ABA was used in monotherapy in 14 patients and combined with other immunosuppressors in 20 patients: Leflunomide (LFD) (n=7), LFD and cyclosporine (n=1), Sulfasalazine (n=1), MTX (n=2), MTX with LFD (n=1), hydroxychloroquine (n=5), Hydroxychloroquine with LFD (n=2), Azathioprine (n=1).

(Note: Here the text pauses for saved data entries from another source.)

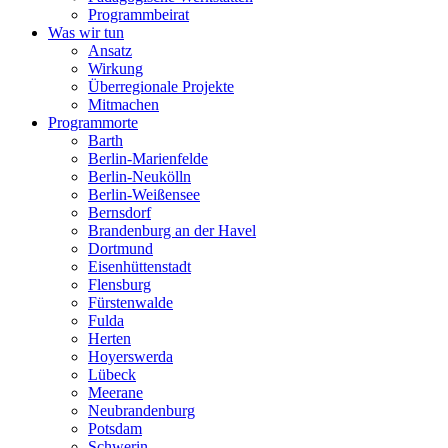
Programmbeirat
Was wir tun
Ansatz
Wirkung
Überregionale Projekte
Mitmachen
Programmorte
Barth
Berlin-Marienfelde
Berlin-Neukölln
Berlin-Weißensee
Bernsdorf
Brandenburg an der Havel
Dortmund
Eisenhüttenstadt
Flensburg
Fürstenwalde
Fulda
Herten
Hoyerswerda
Lübeck
Meerane
Neubrandenburg
Potsdam
Schwerin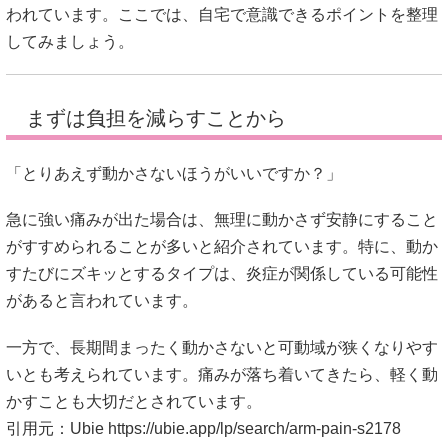
われています。ここでは、自宅で意識できるポイントを整理
してみましょう。
まずは負担を減らすことから
「とりあえず動かさないほうがいいですか？」
急に強い痛みが出た場合は、無理に動かさず安静にすること
がすすめられることが多いと紹介されています。特に、動か
すたびにズキッとするタイプは、炎症が関係している可能性
があると言われています。
一方で、長期間まったく動かさないと可動域が狭くなりやす
いとも考えられています。痛みが落ち着いてきたら、軽く動
かすことも大切だとされています。
引用元：Ubie
https://ubie.app/lp/search/arm-pain-s2178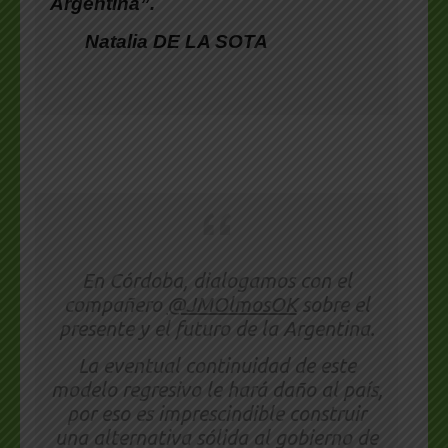
Argentina”.
Natalia
DE LA SOTA
En Córdoba, dialogamos con el
compañero
@JMOlmosOK
sobre el
presente y el futuro de la Argentina.
La eventual continuidad de este
modelo regresivo le hará daño al país,
por eso es imprescindible construir
una alternativa sólida al gobierno de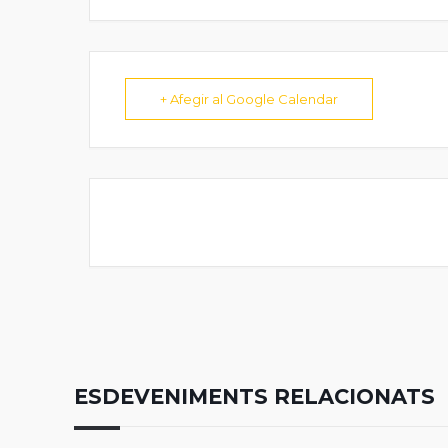
+ Afegir al Google Calendar
ESDEVENIMENTS RELACIONATS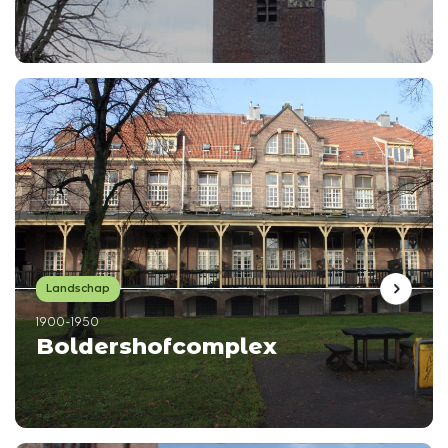
Landschap
1900-1950
Boldershofcomplex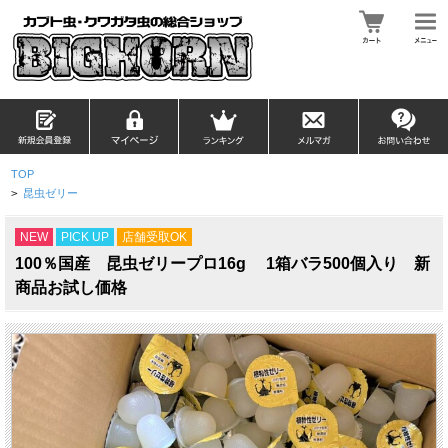
TOP
>
昆虫ゼリー
NEW
PICK UP
店舗受取OK
100％国産 昆虫ゼリープロ16g 1箱バラ500個入り 新
商品お試し価格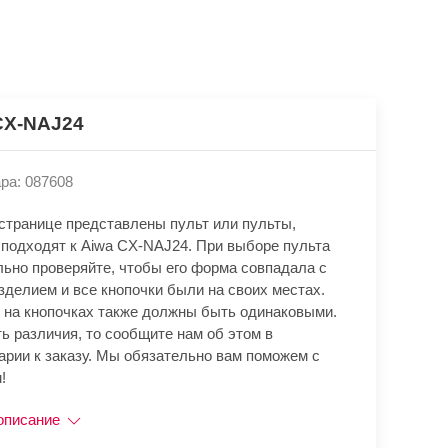
CX-NAJ24
ра: 087608
 странице представлены пульт или пульты,
 подходят к Aiwa CX-NAJ24. При выборе пульта
льно проверяйте, чтобы его форма совпадала с
зделием и все кнопочки были на своих местах.
 на кнопочках также должны быть одинаковыми.
ь различия, то сообщите нам об этом в
арии к заказу. Мы обязательно вам поможем с
!
описание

A significant improvement of dyspnea was observed; patients who didn't have dyspnea, kept asymptomatic. FVC and HRCT showed a significant improvement during 6 to 12 months period. DLCO remained stable in the majority of the patients. RA (DAS28) activity also improved.

After follow up of 12,82±7,48 months, the most significant adverse effects were: pulmonary Infection (n=2), urinary infections (n=1), infusion reactions (n=1).

ABA was discontinued due to: Serious infections (n=2); join inefficacy (n=2), pulmonary inefficacy (n=1), infusion reaction (n=1).

Conclusions ABA seems to be an effective and relatively safe treatment in patients with RA and associated ILD. This data should be verified again in prospective and randomized studies.